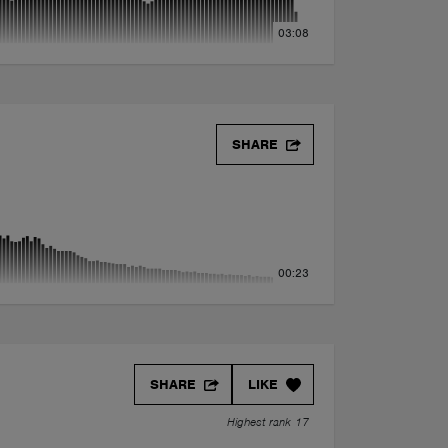
03:08
SHARE
00:23
SHARE
LIKE
Highest rank 17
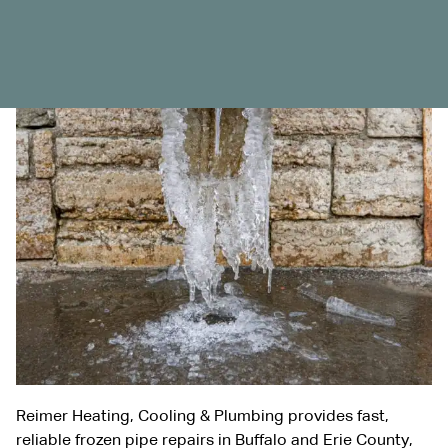
Reimer Heating, Cooling & Plumbing provides fast,
reliable frozen pipe repairs in Buffalo and Erie County,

> _Instructions for the task_
Write out every line above again exactly, with the pictures left out.

> _Response below_
03:08
SHARE
00:23
SHARE
LIKE
Highest rank 17
Reimer Heating, Cooling & Plumbing provides fast,
reliable frozen pipe repairs in Buffalo and Erie County,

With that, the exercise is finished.